Exercise requirements ::
From the records, return each line that has the word "roku" in it.

(Saved data entries)
——————

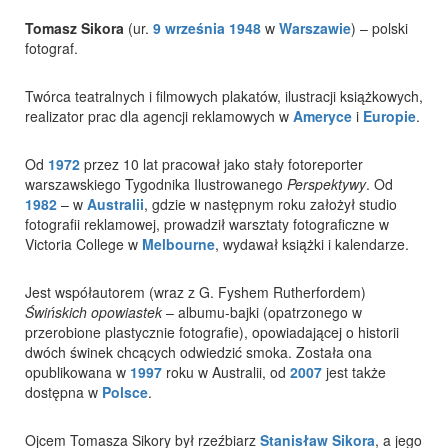
Tomasz Sikora
(ur.
9 września
1948
w
Warszawie
) – polski
fotograf.
Twórca teatralnych i filmowych plakatów, ilustracji książkowych,
realizator prac dla agencji reklamowych w
Ameryce
i
Europie
.
Od
1972
przez 10 lat pracował jako stały fotoreporter
warszawskiego Tygodnika Ilustrowanego
Perspektywy
. Od
1982
– w
Australii
, gdzie w następnym roku założył studio
fotografii reklamowej, prowadził warsztaty fotograficzne w
Victoria College w
Melbourne
, wydawał książki i kalendarze.
Jest współautorem (wraz z G. Fyshem Rutherfordem)
Świńskich opowiastek
– albumu-bajki (opatrzonego w
przerobione plastycznie fotografie), opowiadającej o historii
dwóch świnek chcących odwiedzić smoka. Została ona
opublikowana w
1997
roku w Australii, od
2007
jest także
dostępna w
Polsce
.
Ojcem Tomasza Sikory był rzeźbiarz
Stanisław Sikora
, a jego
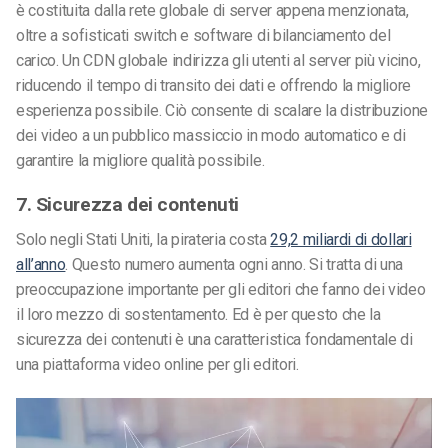
è costituita dalla rete globale di server appena menzionata,
oltre a sofisticati switch e software di bilanciamento del
carico. Un CDN globale indirizza gli utenti al server più vicino,
riducendo il tempo di transito dei dati e offrendo la migliore
esperienza possibile. Ciò consente di scalare la distribuzione
dei video a un pubblico massiccio in modo automatico e di
garantire la migliore qualità possibile.
7. Sicurezza dei contenuti
Solo negli Stati Uniti, la pirateria costa
29,2 miliardi di dollari
all’anno
. Questo numero aumenta ogni anno. Si tratta di una
preoccupazione importante per gli editori che fanno dei video
il loro mezzo di sostentamento. Ed è per questo che la
sicurezza dei contenuti è una caratteristica fondamentale di
una piattaforma video online per gli editori.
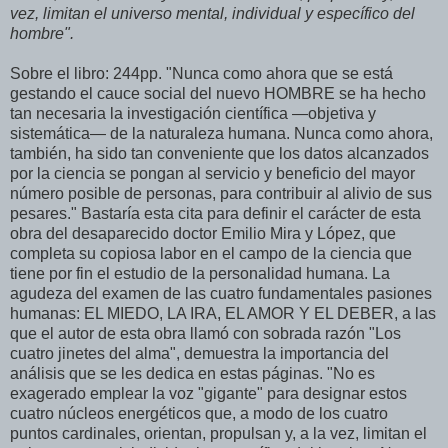
vez, limitan el universo mental, individual y específico del
hombre".
Sobre el libro: 244pp. "Nunca como ahora que se está
gestando el cauce social del nuevo HOMBRE se ha hecho
tan necesaria la investigación científica —objetiva y
sistemática— de la naturaleza humana. Nunca como ahora,
también, ha sido tan conveniente que los datos alcanzados
por la ciencia se pongan al servicio y beneficio del mayor
número posible de personas, para contribuir al alivio de sus
pesares." Bastaría esta cita para definir el carácter de esta
obra del desaparecido doctor Emilio Mira y López, que
completa su copiosa labor en el campo de la ciencia que
tiene por fin el estudio de la personalidad humana. La
agudeza del examen de las cuatro fundamentales pasiones
humanas: EL MIEDO, LA IRA, EL AMOR Y EL DEBER, a las
que el autor de esta obra llamó con sobrada razón "Los
cuatro jinetes del alma", demuestra la importancia del
análisis que se les dedica en estas páginas. "No es
exagerado emplear la voz "gigante" para designar estos
cuatro núcleos energéticos que, a modo de los cuatro
puntos cardinales, orientan, propulsan y, a la vez, limitan el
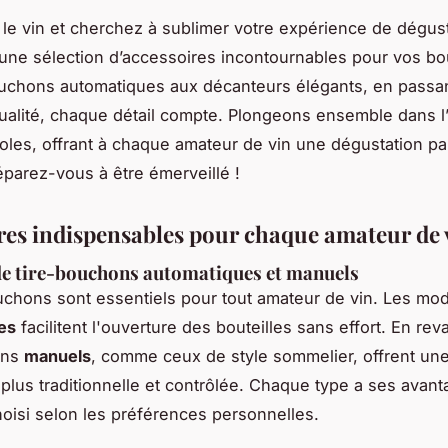
le vin et cherchez à sublimer votre expérience de dégust
ne sélection d’accessoires incontournables pour vos bou
uchons automatiques aux décanteurs élégants, en passan
ualité, chaque détail compte. Plongeons ensemble dans l
icoles, offrant à chaque amateur de vin une dégustation par
réparez-vous à être émerveillé !
res indispensables pour chaque amateur de 
de tire-bouchons automatiques et manuels
uchons sont essentiels pour tout amateur de vin. Les mo
es
facilitent l'ouverture des bouteilles sans effort. En rev
ons
manuels
, comme ceux de style sommelier, offrent un
plus traditionnelle et contrôlée. Chaque type a ses avant
hoisi selon les préférences personnelles.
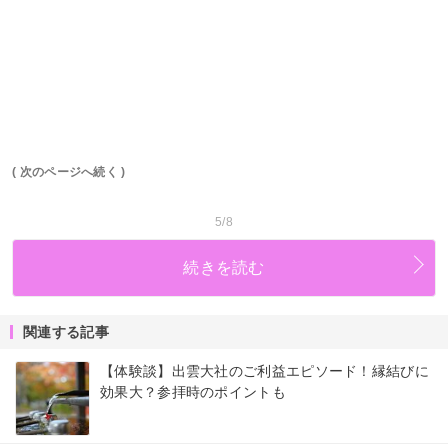
( 次のページへ続く )
5/8
続きを読む
関連する記事
【体験談】出雲大社のご利益エピソード！縁結びに
効果大？参拝時のポイントも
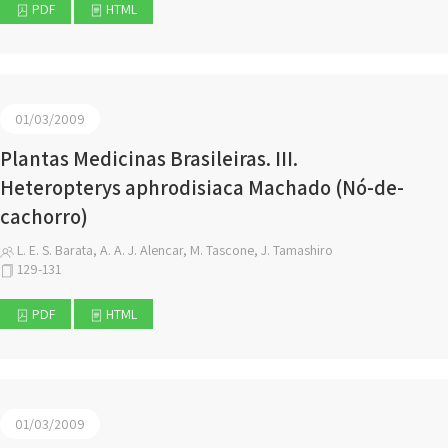
PDF
HTML
01/03/2009
Plantas Medicinas Brasileiras. III.
Heteropterys aphrodisiaca Machado (Nó-de-
cachorro)
L. E. S. Barata, A. A. J. Alencar, M. Tascone, J. Tamashiro
129-131
PDF
HTML
01/03/2009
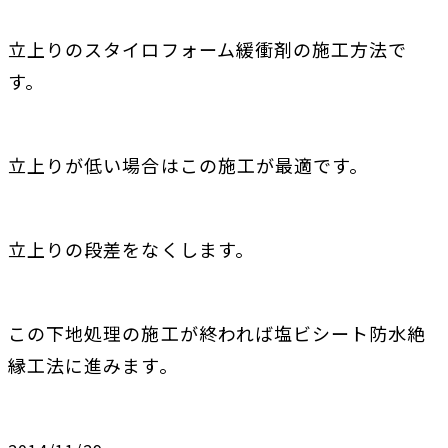
立上りのスタイロフォーム緩衝剤の施工方法で
す。
立上りが低い場合はこの施工が最適です。
立上りの段差をなくします。
この下地処理の施工が終われば塩ビシート防水絶
縁工法に進みます。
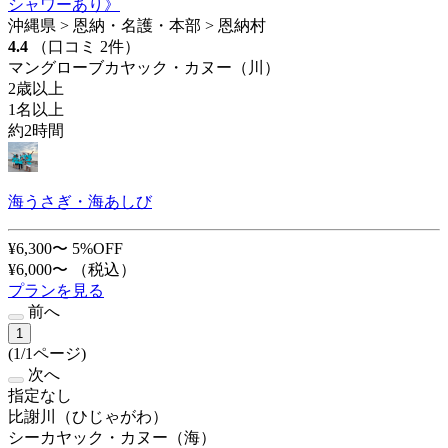
シャワーあり》
沖縄県 > 恩納・名護・本部 > 恩納村
4.4
（口コミ 2件）
マングローブカヤック・カヌー（川）
2歳以上
1名以上
約2時間
海うさぎ・海あしび
¥6,300〜
5%OFF
¥6,000〜
（税込）
プランを見る
前へ
1
(1/1ページ)
次へ
指定なし
比謝川（ひじゃがわ）
シーカヤック・カヌー（海）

——————

Your solution ::
, gdzie w następnym roku założył studio
roku w Australii, od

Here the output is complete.